Open Workplace. (Oh-pen wer-k-pl-ace.) Noun. An office where workplace communication flows between employees and superiors, freely allowing for an exchange of ideas, suggestions, and team bonding.

A company’s biggest asset is its employees, and those employees do their best work when they have an open workplace that allows free communication. Your employees know your company and customers well, which puts them in a prime position to bring forward the next big money-saving or -making idea to help the company.

The trouble is… how do we create an open workplace? It can be tough to get employees to speak their minds and communicate with enthusiasm these days. Listed below are a few ways you can crack the code of open workplace communications and get the most out of the people you work with.

Take Employee Communications Seriously

The fastest way to close off workplace and employee communications in your office is to dismiss your employees when they bring something to you. If an employee comes to you with an amazing idea, you can react one of three ways:

1. Steal the credit

2. Dismiss the employee

3. Listen carefully

Doing anything but option number three will ensure that any good ideas or workplace communications your employees have to offer stay strictly to themselves. People love to speak up and share ideas, but only when they know they’re going to be heard and appropriately credited.

Be Open About Monitoring Workplace Communications

One of the best ways to foster an open workplace is to have an environment of honesty. If you’re monitoring internal communications, tell them that. Your employees are smarter than you give them credit for and will eventually catch on that every time they complain to each other in an email to blow off steam, they get called in for an HR meeting. Let your employees know what you’re monitoring and why to foster a good environment that will help have and create an open workplace.

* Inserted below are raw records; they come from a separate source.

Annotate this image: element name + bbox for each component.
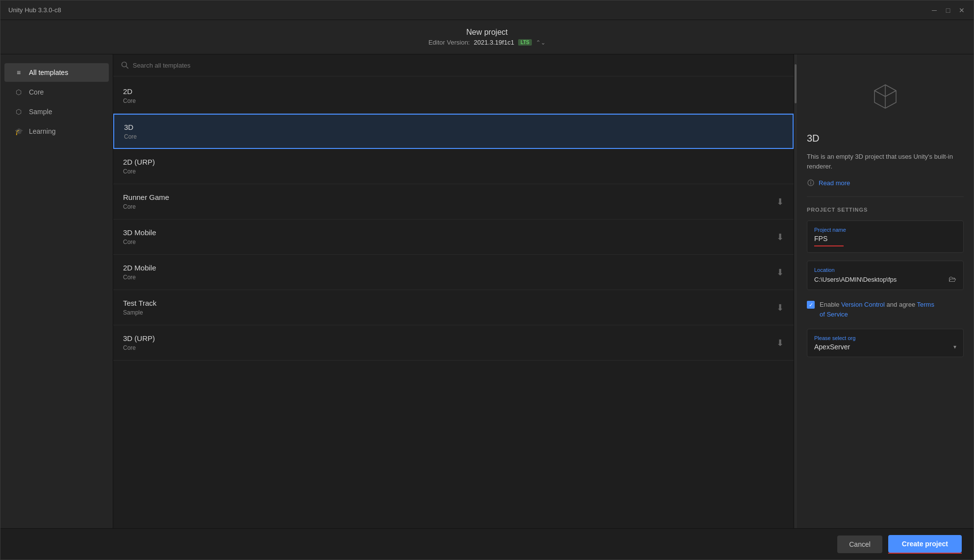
main-content: ≡ All templates ⬡ Core ⬡ Sample 🎓 Learni… (0, 54, 974, 528)
checkbox-text: Enable Version Control and agree Terms o… (820, 300, 934, 319)
app-window: Unity Hub 3.3.0-c8 ─ □ ✕ New project Edi… (0, 0, 974, 560)
template-category-3d-mobile: Core (123, 239, 156, 245)
title-bar: Unity Hub 3.3.0-c8 ─ □ ✕ (0, 0, 974, 20)
chevron-down-icon: ▾ (953, 343, 956, 350)
version-control-checkbox-row: ✓ Enable Version Control and agree Terms… (807, 298, 964, 321)
search-wrapper (121, 61, 786, 69)
3d-cube-icon (871, 81, 900, 110)
list-icon: ≡ (14, 68, 23, 77)
location-field: Location C:\Users\ADMIN\Desktop\fps 🗁 (807, 261, 964, 290)
template-item-3d[interactable]: 3D Core (113, 114, 794, 149)
download-icon-runner-game: ⬇ (776, 196, 784, 207)
project-name-underline (814, 245, 844, 246)
dialog-title: New project (466, 28, 507, 37)
template-name-2d-mobile: 2D Mobile (123, 264, 156, 272)
box-icon: ⬡ (14, 88, 23, 97)
nodes-icon: ⬡ (14, 107, 23, 116)
search-input[interactable] (133, 62, 786, 69)
sidebar-label-all-templates: All templates (29, 69, 68, 76)
template-info-2d-mobile: 2D Mobile Core (123, 264, 156, 281)
template-category-3d: Core (124, 133, 137, 140)
org-row: ApexServer ▾ (814, 343, 956, 351)
template-info-3d: 3D Core (124, 123, 137, 140)
window-controls: ─ □ ✕ (930, 6, 966, 14)
project-name-input[interactable] (814, 235, 956, 243)
template-info-2d: 2D Core (123, 87, 136, 104)
selected-template-name: 3D (807, 133, 964, 144)
templates-area: 2D Core 3D Core 2D (URP) Core (113, 54, 794, 528)
version-selector-arrows[interactable]: ⌃⌄ (536, 39, 546, 46)
minimize-button[interactable]: ─ (930, 6, 938, 14)
svg-line-1 (126, 66, 128, 68)
enable-text: Enable (820, 301, 841, 308)
sidebar-item-sample[interactable]: ⬡ Sample (4, 102, 109, 121)
location-path: C:\Users\ADMIN\Desktop\fps (814, 276, 897, 283)
close-button[interactable]: ✕ (958, 6, 966, 14)
template-name-test-track: Test Track (123, 299, 156, 307)
read-more-link[interactable]: Read more (819, 179, 850, 187)
template-item-3d-mobile[interactable]: 3D Mobile Core ⬇ (113, 219, 794, 255)
template-name-2d: 2D (123, 87, 136, 96)
project-name-field: Project name (807, 220, 964, 253)
header: New project Editor Version: 2021.3.19f1c… (0, 20, 974, 54)
template-item-2d-mobile[interactable]: 2D Mobile Core ⬇ (113, 255, 794, 290)
right-panel: 3D This is an empty 3D project that uses… (797, 54, 974, 528)
template-item-2d[interactable]: 2D Core (113, 78, 794, 114)
version-control-checkbox[interactable]: ✓ (807, 301, 815, 309)
template-category-2d: Core (123, 97, 136, 104)
maximize-button[interactable]: □ (944, 6, 952, 14)
sidebar-label-sample: Sample (29, 108, 52, 116)
location-row: C:\Users\ADMIN\Desktop\fps 🗁 (814, 275, 956, 284)
folder-icon[interactable]: 🗁 (949, 275, 956, 284)
template-info-3d-mobile: 3D Mobile Core (123, 228, 156, 245)
cancel-button[interactable]: Cancel (837, 536, 882, 553)
template-info-test-track: Test Track Sample (123, 299, 156, 316)
info-icon (807, 179, 815, 187)
svg-point-3 (810, 181, 811, 182)
version-control-link[interactable]: Version Control (841, 301, 885, 308)
create-button-underline (888, 553, 962, 554)
location-label: Location (814, 267, 956, 273)
template-list: 2D Core 3D Core 2D (URP) Core (113, 76, 794, 528)
template-name-2d-urp: 2D (URP) (123, 158, 155, 166)
template-name-runner-game: Runner Game (123, 193, 169, 201)
search-icon (121, 61, 129, 69)
template-info-runner-game: Runner Game Core (123, 193, 169, 210)
template-category-2d-mobile: Core (123, 274, 156, 281)
bottom-bar: Cancel Create project (0, 528, 974, 560)
template-item-3d-urp[interactable]: 3D (URP) Core ⬇ (113, 325, 794, 361)
create-project-button[interactable]: Create project (888, 535, 962, 553)
sidebar-label-learning: Learning (29, 127, 56, 135)
sidebar-item-learning[interactable]: 🎓 Learning (4, 122, 109, 141)
sidebar-label-core: Core (29, 88, 44, 96)
scrollbar[interactable] (794, 54, 797, 528)
download-icon-test-track: ⬇ (776, 302, 784, 313)
template-category-test-track: Sample (123, 309, 156, 316)
read-more-row[interactable]: Read more (807, 179, 964, 187)
download-icon-3d-mobile: ⬇ (776, 232, 784, 243)
app-title: Unity Hub 3.3.0-c8 (8, 6, 61, 14)
terms-link[interactable]: Terms (917, 301, 934, 308)
template-item-runner-game[interactable]: Runner Game Core ⬇ (113, 184, 794, 219)
sidebar: ≡ All templates ⬡ Core ⬡ Sample 🎓 Learni… (0, 54, 113, 528)
sidebar-item-all-templates[interactable]: ≡ All templates (4, 63, 109, 82)
template-name-3d-mobile: 3D Mobile (123, 228, 156, 237)
template-name-3d: 3D (124, 123, 137, 131)
graduation-icon: 🎓 (14, 127, 23, 136)
of-service-link[interactable]: of Service (820, 311, 848, 318)
template-item-2d-urp[interactable]: 2D (URP) Core (113, 149, 794, 184)
org-selector[interactable]: Please select org ApexServer ▾ (807, 329, 964, 357)
download-icon-2d-mobile: ⬇ (776, 267, 784, 278)
download-icon-3d-urp: ⬇ (776, 338, 784, 348)
template-item-test-track[interactable]: Test Track Sample ⬇ (113, 290, 794, 325)
template-category-2d-urp: Core (123, 168, 155, 175)
search-bar (113, 54, 794, 76)
template-category-3d-urp: Core (123, 344, 155, 351)
editor-version-row: Editor Version: 2021.3.19f1c1 LTS ⌃⌄ (428, 39, 546, 46)
org-label: Please select org (814, 335, 956, 341)
sidebar-item-core[interactable]: ⬡ Core (4, 83, 109, 101)
lts-badge: LTS (518, 39, 532, 46)
template-category-runner-game: Core (123, 203, 169, 210)
project-settings-label: PROJECT SETTINGS (807, 207, 964, 213)
template-name-3d-urp: 3D (URP) (123, 334, 155, 342)
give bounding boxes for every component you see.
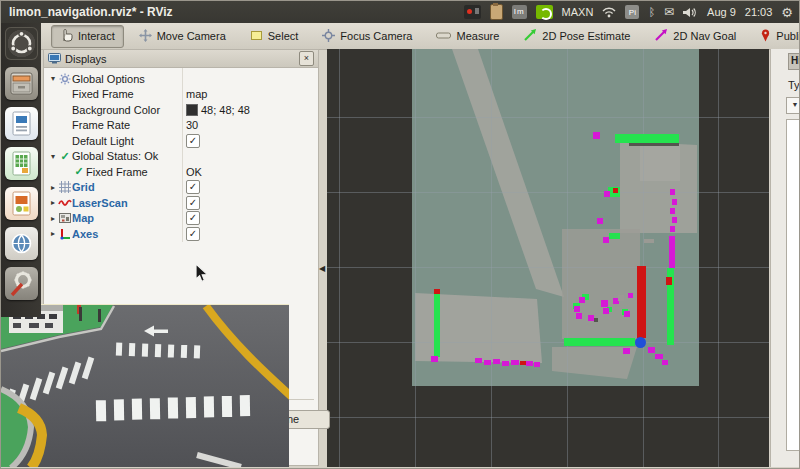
nav-goal-label: 2D Nav Goal [673,30,736,42]
scan-mark [434,294,440,357]
row-value[interactable]: 48; 48; 48 [186,104,250,116]
scan-mark [603,237,609,243]
expander-closed-icon[interactable]: ▸ [48,214,58,223]
expander-closed-icon[interactable]: ▸ [48,229,58,238]
expander-open-icon[interactable]: ▾ [48,74,58,83]
measure-button[interactable]: Measure [427,26,508,47]
row-value[interactable]: OK [186,166,202,178]
launcher-ubuntu-software-icon[interactable] [5,227,38,260]
scan-mark [655,354,663,359]
dock-collapse-icon[interactable]: ◀ [319,263,327,275]
clipboard-icon[interactable] [490,4,503,20]
tree-row-axes[interactable]: ▸Axes✓ [44,226,318,242]
session-gear-icon[interactable]: ⚙ [781,5,793,19]
grid-line [491,49,492,469]
focus-camera-button[interactable]: Focus Camera [313,25,421,48]
grid-line [415,49,416,469]
row-label: Global Status: Ok [72,150,158,162]
power-mode-label[interactable]: MAXN [562,6,594,18]
publish-point-label: Publish Point [776,30,800,42]
tree-row-laserscan[interactable]: ▸LaserScan✓ [44,195,318,211]
close-icon[interactable]: × [299,51,314,66]
row-label: Default Light [72,135,134,147]
tree-row-default-light[interactable]: Default Light✓ [44,133,318,149]
row-checkbox[interactable]: ✓ [186,196,200,210]
interact-button[interactable]: Interact [51,25,124,48]
scan-mark [666,277,672,285]
grid-line [643,49,644,469]
scan-mark [662,360,668,365]
menubar: limon_navigation.rviz* - RViz Im MAXN Pi… [1,1,800,23]
mouse-cursor [195,263,209,287]
rename-button[interactable]: ne [282,410,330,429]
system-tray: Im MAXN Pi ᛒ ✉ Aug 9 21:03 ⚙ [464,4,800,20]
monitor-icon [48,53,61,64]
nav-goal-icon [654,29,668,44]
displays-panel-title: Displays [65,53,107,65]
pose-estimate-button[interactable]: 2D Pose Estimate [514,25,639,48]
tree-row-map[interactable]: ▸Map✓ [44,211,318,227]
tree-row-fixed-frame[interactable]: ✓Fixed FrameOK [44,164,318,180]
tree-row-frame-rate[interactable]: Frame Rate30 [44,118,318,134]
tree-row-fixed-frame[interactable]: Fixed Framemap [44,87,318,103]
view-type-label: Ty [788,79,800,91]
tray-date[interactable]: Aug 9 [707,6,736,18]
launcher-files-icon[interactable] [5,67,38,100]
checkbox-icon[interactable]: ✓ [186,211,200,225]
expander-open-icon[interactable]: ▾ [48,152,58,161]
tree-row-grid[interactable]: ▸Grid✓ [44,180,318,196]
move-camera-button[interactable]: Move Camera [130,25,235,48]
row-checkbox[interactable]: ✓ [186,227,200,241]
tree-row-global-status-ok[interactable]: ▾✓Global Status: Ok [44,149,318,165]
render-view[interactable] [327,49,769,469]
tree-row-background-color[interactable]: Background Color48; 48; 48 [44,102,318,118]
displays-panel-header[interactable]: Displays × [44,50,318,68]
views-list[interactable] [786,119,800,451]
select-icon [250,29,263,44]
row-checkbox[interactable]: ✓ [186,134,200,148]
input-method-icon[interactable]: Pi [625,5,639,19]
expander-closed-icon[interactable]: ▸ [48,183,58,192]
row-label: Frame Rate [72,119,130,131]
view-type-dropdown[interactable]: ▼ [786,97,800,114]
expander-closed-icon[interactable]: ▸ [48,198,58,207]
wifi-icon[interactable] [602,5,616,19]
row-checkbox[interactable]: ✓ [186,180,200,194]
focus-camera-icon [322,29,335,44]
tray-time[interactable]: 21:03 [745,6,773,18]
nav-goal-button[interactable]: 2D Nav Goal [645,25,745,48]
volume-icon[interactable] [683,5,698,19]
nvidia-icon[interactable] [536,5,553,19]
grid-line [567,49,568,469]
views-panel-tab[interactable]: Hi [788,53,800,70]
launcher-ubuntu-dash-icon[interactable] [5,27,38,60]
map-icon [58,212,72,224]
checkbox-icon[interactable]: ✓ [186,227,200,241]
launcher-system-settings-icon[interactable] [5,267,38,300]
launcher-libreoffice-impress-icon[interactable] [5,187,38,220]
checkbox-icon[interactable]: ✓ [186,196,200,210]
tree-row-global-options[interactable]: ▾Global Options [44,71,318,87]
gear-icon [58,73,72,85]
row-value[interactable]: map [186,88,207,100]
rviz-window: limon_navigation.rviz* - RViz Im MAXN Pi… [0,0,800,469]
screen-record-icon[interactable] [464,5,481,19]
grid-line [327,267,769,268]
launcher-libreoffice-writer-icon[interactable] [5,107,38,140]
scan-mark [574,306,580,312]
mail-icon[interactable]: ✉ [664,5,674,19]
measure-label: Measure [456,30,499,42]
scan-mark [624,311,630,317]
row-label: Background Color [72,104,160,116]
interact-label: Interact [78,30,115,42]
row-checkbox[interactable]: ✓ [186,211,200,225]
row-value[interactable]: 30 [186,119,198,131]
grid-line [327,417,769,418]
checkbox-icon[interactable]: ✓ [186,134,200,148]
select-button[interactable]: Select [241,25,308,48]
launcher-libreoffice-calc-icon[interactable] [5,147,38,180]
keyboard-indicator-icon[interactable]: Im [512,5,527,19]
bluetooth-icon[interactable]: ᛒ [648,5,655,19]
publish-point-button[interactable]: Publish Point [751,25,800,48]
checkbox-icon[interactable]: ✓ [186,180,200,194]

Allow Your Employees Freedom and Autonomy

Your employees can’t be open with their workplace communication to you and each other if they have no freedom and autonomy to do so. Good ideas and suggestions, as well as relationships, form when employees are happy at work and comfortable in their work environment.younger employees

Allowing your employees the breathing room to make their work their own will not only result in better work results but happier employees who are communicating openly with each other. If your employees feel like their ideas matter, they’ll bring you more than you can handle.

Don’t Punish Your Employees for Honest Workplace Communication

This is possibly the most important thing you can do to create an open workplace. If you want your employees to come to you and talk openly with each other, you have to let them do so without fear of being punished for their words. It’s like a parent telling their teenage child “just be honest with me and you won’t get in trouble” and then the parent grounding their kid forever. It doesn’t work!

This isn’t to say you shouldn’t punish employees if you find them doing things against policy or the law. I just want to point out that you can’t expect open workplace communication if your employees know telling you something you don’t want to hear will get them reprimanded or fired. If your employees never bring you complaints, it’s not because nothing’s wrong. It’s because they don’t think it’ll make a difference and could have negative consequences for them. Why would employees be open with you when there’s only a downside?

What do you think? Is your workplace open? Do you have any other ways to create an open workplace?